In general, we made use of all timepoints for which a variable was measured and entered these as separate predictors into the model, which allows for greater flexibility in understanding whether variables may be more or less important at different timepoints. Notable exceptions were for predictors that reflected an exposure where it was hypothesised that the experience would affect the outcome regardless of timing, for example, housing insecurity, measured at age 12, 14 and 16. In these instances, summary variables were created to reflect any exposure, and these were entered alongside the predictors at each timepoint for the model to decide which variable to include. Our machine learning approach is well‐suited to handle highly correlated data without compromising model performance. SuperLearner combines predictions from multiple algorithms (random forests, elastic net and SVM) using non‐negative least squares weights. This ensemble approach mitigates the impact of collinearity by leveraging the strengths of diverse models, each handling correlated predictors differently. For example, random forests are inherently robust to collinearity because they use decision trees, which select one predictor at a time for splitting based on information gain. The elastic net algorithm incorporates both L1 (LASSO) and L2 (ridge) regularisation, explicitly addressing collinearity. L1 regularisation promotes sparsity by shrinking coefficients of redundant predictors to zero, while L2 regularisation stabilises estimates for correlated predictors by distributing weights among them. SVMs with a radial basis function kernel transform predictors into a higher‐dimensional space, where linear correlations in the original space are less problematic. This kernel mapping allows ksvm to focus on non‐linear patterns, reducing the impact of collinearity on classification performance. By weighting algorithms based on cross‐validated performance, SuperLearner reduces reliance on any single model that might be sensitive to collinearity.

Missing data

Attrition across the 14 years of data collection involved in the current study is shown in Table 1. LSAC has investigated patterns of non‐response extensively, and further information is published elsewhere [31], and also reported in the Supporting information. In addition, the variables to be included in the current analysis were inspected for missingness. The average percent of missing data across all variables was 27%, and no predictors were included where more than 50% of participants had missing responses. Missing data was handled through k‐nearest neighbour (KNN) imputation using the VIM package in R. While preferable to use multiple imputation rather than single imputation of KNN, SuperLearner does not natively handle multiply imputed datasets. For each missing value in a dataset, KNN identifies the k most similar observations, or ‘neighbours,’ (k = 5 in the current study). The missing value is then imputed using a weighted average or majority vote from these nearest neighbours, depending on whether the variable is continuous or categorical. Full details of the imputation procedure are reported in the Supporting information. All presented analyses pertain to the imputed data, except sample characteristics as shown in Table 2.

Analyses

In pursuit of aim 2 (understanding predictive accuracy of an ensemble machine learning approach for risky alcohol use), we used the ‘SuperLearner’ package in R [32]. SuperLearner implements a machine learning ensemble method that combines multiple prediction algorithms to improve the accuracy and robustness of predictive models [33]. SuperLearner first trains the base algorithms, then uses cross‐validated predictions from these algorithms to derive an optimal weighted combination, known as SuperLearner. This method effectively mitigates the risk of overfitting and enhances predictive performance by leveraging the strengths of different algorithms while compensating for their individual weaknesses. SuperLearner provides coefficients that range from 0 to 1 and reflect how much weight SuperLearner puts on that model in the weighted average. Higher scores indicate the ensemble is weighting that algorithm more highly.
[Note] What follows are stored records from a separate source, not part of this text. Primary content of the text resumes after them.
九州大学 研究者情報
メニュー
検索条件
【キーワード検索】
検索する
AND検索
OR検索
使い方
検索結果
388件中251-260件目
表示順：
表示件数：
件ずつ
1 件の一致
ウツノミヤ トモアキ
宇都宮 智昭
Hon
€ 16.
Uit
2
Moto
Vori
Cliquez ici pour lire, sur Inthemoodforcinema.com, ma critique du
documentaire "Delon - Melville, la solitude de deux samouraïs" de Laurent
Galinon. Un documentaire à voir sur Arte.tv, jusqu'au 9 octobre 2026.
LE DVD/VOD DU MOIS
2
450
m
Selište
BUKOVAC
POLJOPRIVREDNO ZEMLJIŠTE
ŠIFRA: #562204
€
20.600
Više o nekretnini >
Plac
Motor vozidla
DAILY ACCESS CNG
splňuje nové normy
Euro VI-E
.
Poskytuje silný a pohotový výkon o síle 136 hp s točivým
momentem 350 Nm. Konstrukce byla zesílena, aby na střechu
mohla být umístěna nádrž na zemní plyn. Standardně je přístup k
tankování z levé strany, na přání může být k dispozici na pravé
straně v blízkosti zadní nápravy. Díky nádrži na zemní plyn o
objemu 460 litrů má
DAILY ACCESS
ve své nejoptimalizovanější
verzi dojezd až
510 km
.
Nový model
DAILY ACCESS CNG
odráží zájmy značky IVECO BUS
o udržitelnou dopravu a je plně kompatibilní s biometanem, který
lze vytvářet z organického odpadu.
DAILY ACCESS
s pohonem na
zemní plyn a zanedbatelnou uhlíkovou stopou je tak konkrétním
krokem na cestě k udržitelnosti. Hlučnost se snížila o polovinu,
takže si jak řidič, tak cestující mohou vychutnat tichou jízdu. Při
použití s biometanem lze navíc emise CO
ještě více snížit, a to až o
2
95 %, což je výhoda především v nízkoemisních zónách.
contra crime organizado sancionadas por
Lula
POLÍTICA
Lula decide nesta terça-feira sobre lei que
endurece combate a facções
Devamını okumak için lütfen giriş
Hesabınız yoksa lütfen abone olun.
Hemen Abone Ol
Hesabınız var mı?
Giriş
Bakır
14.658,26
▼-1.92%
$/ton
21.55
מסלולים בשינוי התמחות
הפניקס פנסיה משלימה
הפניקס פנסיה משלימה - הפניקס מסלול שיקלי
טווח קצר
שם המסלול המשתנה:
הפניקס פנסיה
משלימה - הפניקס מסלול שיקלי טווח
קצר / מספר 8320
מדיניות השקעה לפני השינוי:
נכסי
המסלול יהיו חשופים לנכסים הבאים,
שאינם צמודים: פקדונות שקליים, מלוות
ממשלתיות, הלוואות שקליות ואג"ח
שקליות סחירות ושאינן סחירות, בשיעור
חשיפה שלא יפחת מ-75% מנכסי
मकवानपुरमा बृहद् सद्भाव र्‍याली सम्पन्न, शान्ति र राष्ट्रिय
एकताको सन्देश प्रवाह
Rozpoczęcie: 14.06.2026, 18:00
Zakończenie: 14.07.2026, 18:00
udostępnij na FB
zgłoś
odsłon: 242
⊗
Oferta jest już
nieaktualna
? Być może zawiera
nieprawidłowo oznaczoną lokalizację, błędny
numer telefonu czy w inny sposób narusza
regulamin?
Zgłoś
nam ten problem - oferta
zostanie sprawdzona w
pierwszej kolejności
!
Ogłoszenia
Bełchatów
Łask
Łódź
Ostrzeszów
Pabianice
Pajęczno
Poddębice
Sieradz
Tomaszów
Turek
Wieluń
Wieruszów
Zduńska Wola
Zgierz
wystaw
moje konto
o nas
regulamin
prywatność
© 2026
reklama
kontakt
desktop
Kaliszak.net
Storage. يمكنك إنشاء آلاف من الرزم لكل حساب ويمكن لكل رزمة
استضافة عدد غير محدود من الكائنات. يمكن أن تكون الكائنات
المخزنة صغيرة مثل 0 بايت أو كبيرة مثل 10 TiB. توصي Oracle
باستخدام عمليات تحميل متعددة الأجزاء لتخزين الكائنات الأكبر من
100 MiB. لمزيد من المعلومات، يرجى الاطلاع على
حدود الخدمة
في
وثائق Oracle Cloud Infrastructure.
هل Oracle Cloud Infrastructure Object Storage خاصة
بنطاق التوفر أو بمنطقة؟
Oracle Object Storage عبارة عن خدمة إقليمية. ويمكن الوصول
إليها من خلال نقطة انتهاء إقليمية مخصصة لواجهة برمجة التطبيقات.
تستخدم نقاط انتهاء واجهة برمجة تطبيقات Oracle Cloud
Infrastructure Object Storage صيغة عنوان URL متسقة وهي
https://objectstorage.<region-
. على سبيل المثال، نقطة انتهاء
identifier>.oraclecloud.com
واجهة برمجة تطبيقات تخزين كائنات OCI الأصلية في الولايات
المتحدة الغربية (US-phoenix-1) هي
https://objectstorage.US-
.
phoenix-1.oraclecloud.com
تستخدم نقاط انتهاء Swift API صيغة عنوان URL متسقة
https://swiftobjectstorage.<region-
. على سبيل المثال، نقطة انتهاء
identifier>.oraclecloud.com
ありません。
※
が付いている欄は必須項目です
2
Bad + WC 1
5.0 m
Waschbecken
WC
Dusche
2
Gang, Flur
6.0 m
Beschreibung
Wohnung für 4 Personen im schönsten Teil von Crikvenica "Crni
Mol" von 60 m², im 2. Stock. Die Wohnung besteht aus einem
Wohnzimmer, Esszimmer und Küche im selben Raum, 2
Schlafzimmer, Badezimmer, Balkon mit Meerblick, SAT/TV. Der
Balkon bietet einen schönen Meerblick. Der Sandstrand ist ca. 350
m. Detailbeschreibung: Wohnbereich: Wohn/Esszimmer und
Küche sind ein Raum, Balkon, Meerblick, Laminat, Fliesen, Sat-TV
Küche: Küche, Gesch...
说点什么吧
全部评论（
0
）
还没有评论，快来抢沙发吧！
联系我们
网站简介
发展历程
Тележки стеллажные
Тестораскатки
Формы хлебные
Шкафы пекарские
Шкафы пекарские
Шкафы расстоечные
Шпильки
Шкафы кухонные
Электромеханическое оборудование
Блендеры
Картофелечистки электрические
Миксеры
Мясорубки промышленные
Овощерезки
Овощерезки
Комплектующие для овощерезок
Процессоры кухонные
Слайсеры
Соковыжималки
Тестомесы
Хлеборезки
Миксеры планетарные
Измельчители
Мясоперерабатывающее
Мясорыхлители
Within SuperLearner we ran regularised regression (Friedman et al.) [34], random forest (Wright and Ziegler) [35] and kernel SVM (Karatzoglou et al.) [36]. Each of these machine learning algorithms has a set of underlying parameters used to define features of the prediction model (hyperparameters). To optimise model performance, we used a nested cross‐validation framework with hyperparameter tuning. The dataset was split into 15 outer folds (5‐fold cross‐validation repeated 3 times) to evaluate model performance, while inner 10‐fold cross‐validation tuned hyperparameters for three base learners: random forest (ranger), elastic net regression (glmnet) and SVM with radial basis kernel (ksvm). Further details of the hyperparameter tuning are presented in the Supporting information. The SuperLearner combined these learners using non‐negative least squares weighting. The area under the curve (AUC) was calculated to assess predictive performance. AUC was calculated for each outer fold, using SuperLearner predictions and true outcomes, then averaging AUC values across the 15 folds to assess overall predictive accuracy. AUC measures how well the model distinguishes between individuals with and without risky alcohol use. AUC ranges from 0 to 1: a value of 0.5 indicates random guessing (no predictive ability), 0.7 to 0.8 suggests moderate accuracy, 0.8 to 0.9 indicates strong accuracy and above 0.9 is exceptional.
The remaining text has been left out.